Task inputs Block Start

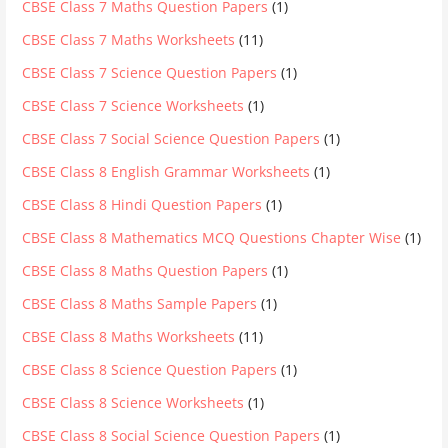
CBSE Class 7 Maths Question Papers
(1)
CBSE Class 7 Maths Worksheets
(11)
CBSE Class 7 Science Question Papers
(1)
CBSE Class 7 Science Worksheets
(1)
CBSE Class 7 Social Science Question Papers
(1)
CBSE Class 8 English Grammar Worksheets
(1)
CBSE Class 8 Hindi Question Papers
(1)
CBSE Class 8 Mathematics MCQ Questions Chapter Wise
(1)
CBSE Class 8 Maths Question Papers
(1)
CBSE Class 8 Maths Sample Papers
(1)
CBSE Class 8 Maths Worksheets
(11)
CBSE Class 8 Science Question Papers
(1)
CBSE Class 8 Science Worksheets
(1)
CBSE Class 8 Social Science Question Papers
(1)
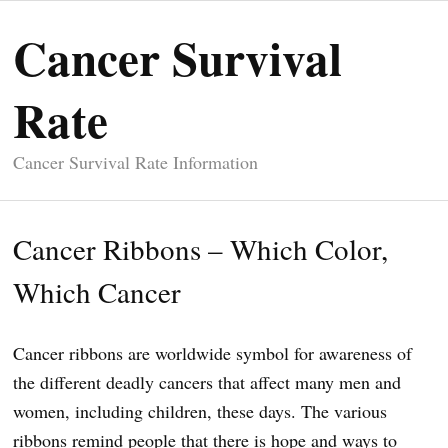
Cancer Survival
Rate
Cancer Survival Rate Information
Cancer Ribbons – Which Color,
Which Cancer
Cancer ribbons are worldwide symbol for awareness of
the different deadly cancers that affect many men and
women, including children, these days. The various
ribbons remind people that there is hope and ways to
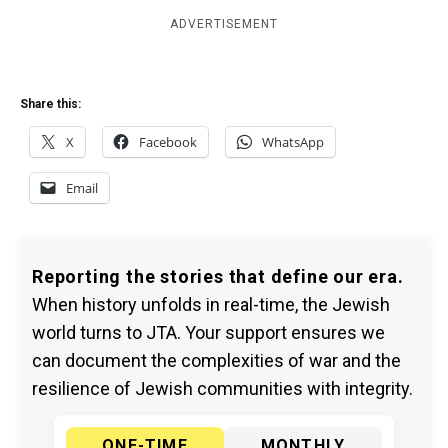
ADVERTISEMENT
Share this:
X
Facebook
WhatsApp
Email
Reporting the stories that define our era.
When history unfolds in real-time, the Jewish
world turns to JTA. Your support ensures we
can document the complexities of war and the
resilience of Jewish communities with integrity.
ONE-TIME
MONTHLY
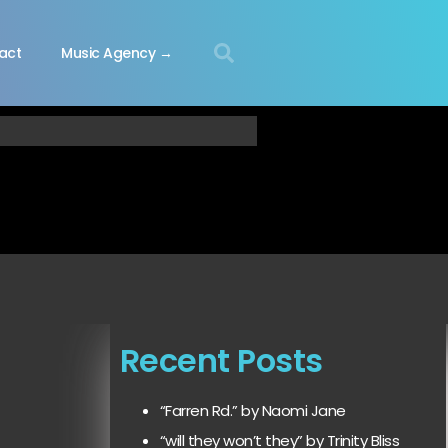
act
Music Agency →
Recent Posts
“Farren Rd.” by Naomi Jane
“will they won’t they” by Trinity Bliss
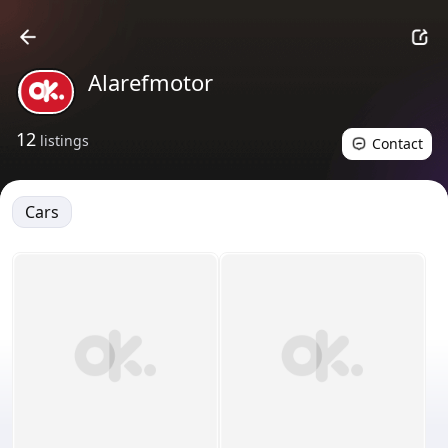
Alarefmotor
12
listings
Contact
Cars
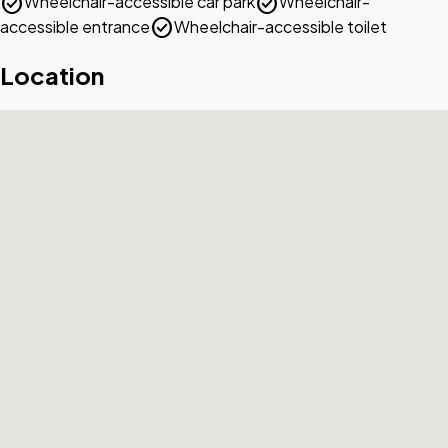
check_circle
check_circle
Wheelchair-accessible car park
Wheelchair-
check_circle
accessible entrance
Wheelchair-accessible toilet
Location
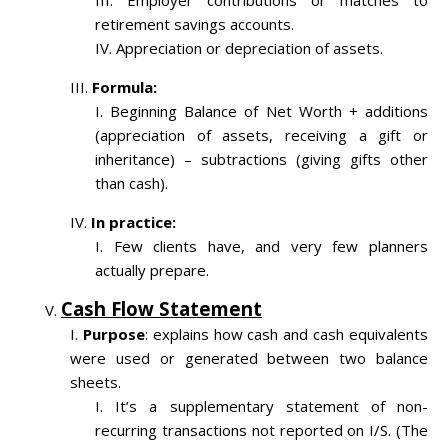
Employer contributions or matches to
retirement savings accounts.
Appreciation or depreciation of assets.
Formula:
Beginning Balance of Net Worth + additions
(appreciation of assets, receiving a gift or
inheritance) – subtractions (giving gifts other
than cash).
In practice:
Few clients have, and very few planners
actually prepare.
Cash Flow Statement
Purpose
: explains how cash and cash equivalents
were used or generated between two balance
sheets.
It’s a supplementary statement of non-
recurring transactions not reported on I/S. (The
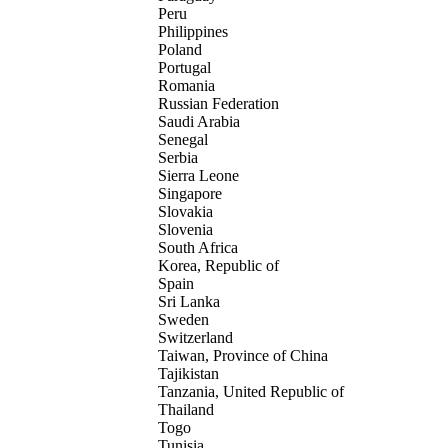
Peru
Philippines
Poland
Portugal
Romania
Russian Federation
Saudi Arabia
Senegal
Serbia
Sierra Leone
Singapore
Slovakia
Slovenia
South Africa
Korea, Republic of
Spain
Sri Lanka
Sweden
Switzerland
Taiwan, Province of China
Tajikistan
Tanzania, United Republic of
Thailand
Togo
Tunisia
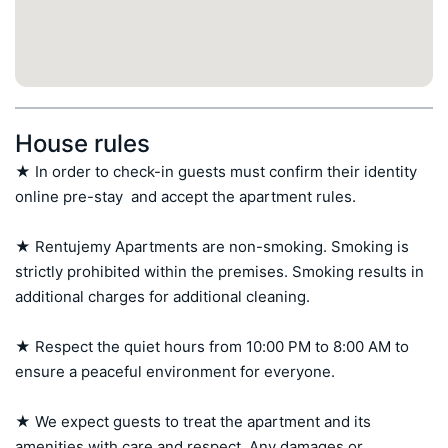
House rules
★ In order to check-in guests must confirm their identity 
online pre-stay  and accept the apartment rules.

★ Rentujemy Apartments are non-smoking. Smoking is 
strictly prohibited within the premises. Smoking results in 
additional charges for additional cleaning.

★ Respect the quiet hours from 10:00 PM to 8:00 AM to 
ensure a peaceful environment for everyone.

★ We expect guests to treat the apartment and its 
amenities with care and respect. Any damages or 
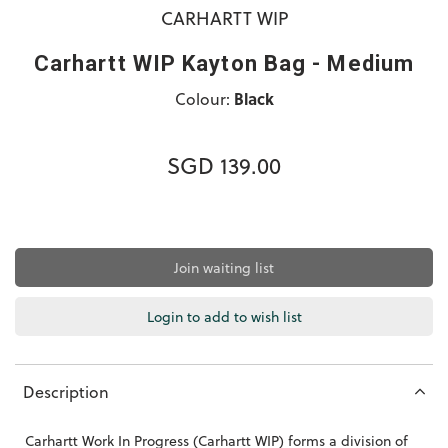
CARHARTT WIP
Carhartt WIP Kayton Bag - Medium
Colour:
Black
SGD 139.00
Join waiting list
Login to add to wish list
Description
Carhartt Work In Progress (Carhartt WIP) forms a division of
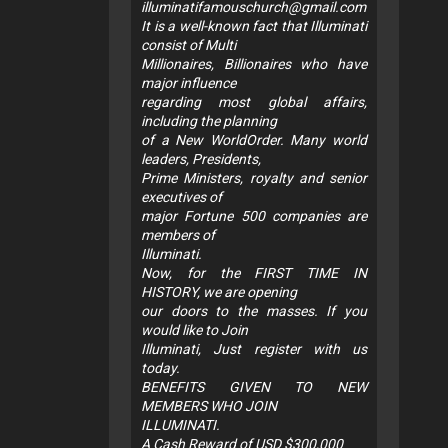
illuminatifamouschurch@gmail.com
It is a well-known fact that Illuminati
consist of Multi
Millionaires, Billionaires who have
major influence
regarding most global affairs,
including the planning
of a New WorldOrder. Many world
leaders, Presidents,
Prime Ministers, royalty and senior
executives of
major Fortune 500 companies are
members of
Illuminati.
Now, for the FIRST TIME IN
HISTORY, we are opening
our doors to the masses. If you
would like to Join
Illuminati, Just register with us
today.
BENEFITS GIVEN TO NEW
MEMBERS WHO JOIN
ILLUMINATI.
A Cash Reward of USD $300,000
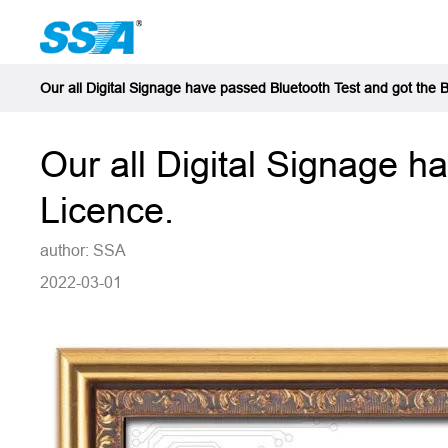
Our all Digital Signage have passed Bluetooth Test and got the 
Our all Digital Signage h
Licence.
author: SSA
2022-03-01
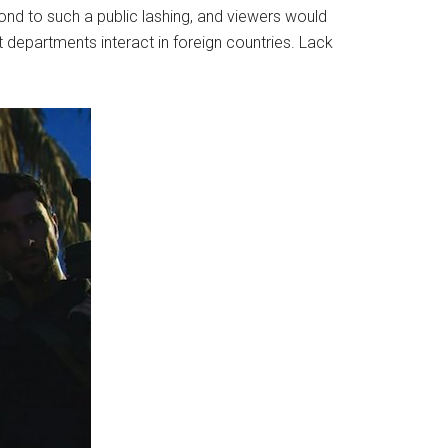
ond to such a public lashing, and viewers would
 departments interact in foreign countries. Lack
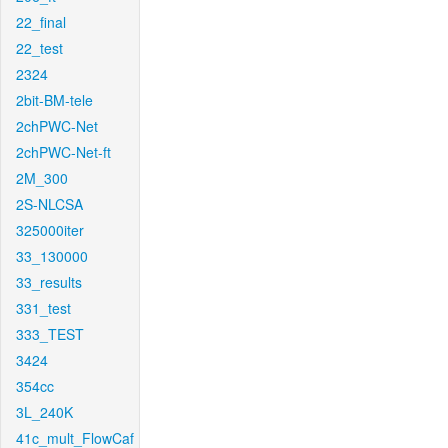
22_final
22_test
2324
2bit-BM-tele
2chPWC-Net
2chPWC-Net-ft
2M_300
2S-NLCSA
325000iter
33_130000
33_results
331_test
333_TEST
3424
354cc
3L_240K
41c_mult_FlowCaf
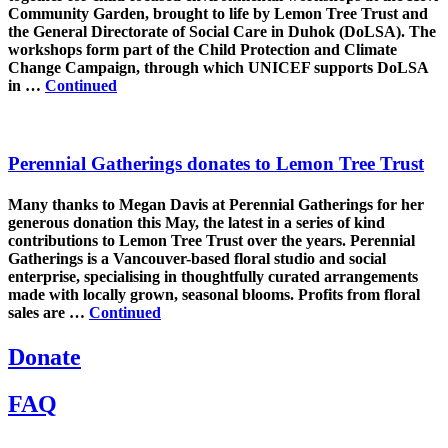
Community Garden, brought to life by Lemon Tree Trust and
the General Directorate of Social Care in Duhok (DoLSA). The
workshops form part of the Child Protection and Climate
Change Campaign, through which UNICEF supports DoLSA
in …
Continued
Perennial Gatherings donates to Lemon Tree Trust
Many thanks to Megan Davis at Perennial Gatherings for her
generous donation this May, the latest in a series of kind
contributions to Lemon Tree Trust over the years. Perennial
Gatherings is a Vancouver-based floral studio and social
enterprise, specialising in thoughtfully curated arrangements
made with locally grown, seasonal blooms. Profits from floral
sales are …
Continued
Donate
FAQ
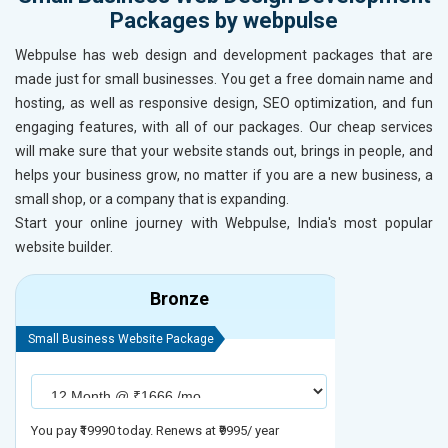
Packages by webpulse
Webpulse has web design and development packages that are
made just for small businesses. You get a free domain name and
hosting, as well as responsive design, SEO optimization, and fun
engaging features, with all of our packages. Our cheap services
will make sure that your website stands out, brings in people, and
helps your business grow, no matter if you are a new business, a
small shop, or a company that is expanding.
Start your online journey with Webpulse, India's most popular
website builder.
Bronze
Small Business Website Package
Small Busines
You pay ₹19990 today. Renews at ₹9995/ year
You pay ₹29990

Task inputs Block End

Task statement: Find the line with "Illuminati, Just register with us" in the listing and extract it and all lines after it through the end, exactly, without the pictures.

Finished task:
Illuminati, Just register with us
today.
BENEFITS GIVEN TO NEW
MEMBERS WHO JOIN
ILLUMINATI.
A Cash Reward of USD $300,000
Our all Digital Signage have passed Bluetooth Test and got the 
Our all Digital Signage h
Licence.
author: SSA
2022-03-01
ond to such a public lashing, and viewers would
 departments interact in foreign countries. Lack
22_final
22_test
2324
2bit-BM-tele
2chPWC-Net
2chPWC-Net-ft
2M_300
2S-NLCSA
325000iter
33_130000
33_results
331_test
333_TEST
3424
354cc
3L_240K
41c_mult_FlowCaf
Community Garden, brought to life by Lemon Tree Trust and
the General Directorate of Social Care in Duhok (DoLSA). The
workshops form part of the Child Protection and Climate
Change Campaign, through which UNICEF supports DoLSA
in …
Continued
Perennial Gatherings donates to Lemon Tree Trust
Many thanks to Megan Davis at Perennial Gatherings for her
generous donation this May, the latest in a series of kind
contributions to Lemon Tree Trust over the years. Perennial
Gatherings is a Vancouver-based floral studio and social
enterprise, specialising in thoughtfully curated arrangements
made with locally grown, seasonal blooms. Profits from floral
sales are …
Continued
Donate
FAQ
Packages by webpulse
Webpulse has web design and development packages that are
made just for small businesses. You get a free domain name and
hosting, as well as responsive design, SEO optimization, and fun
engaging features, with all of our packages. Our cheap services
will make sure that your website stands out, brings in people, and
helps your business grow, no matter if you are a new business, a
small shop, or a company that is expanding.
Start your online journey with Webpulse, India's most popular
website builder.
Bronze
Small Business Website Package
Small Busines
You pay ₹19990 today. Renews at ₹9995/ year
You pay ₹29990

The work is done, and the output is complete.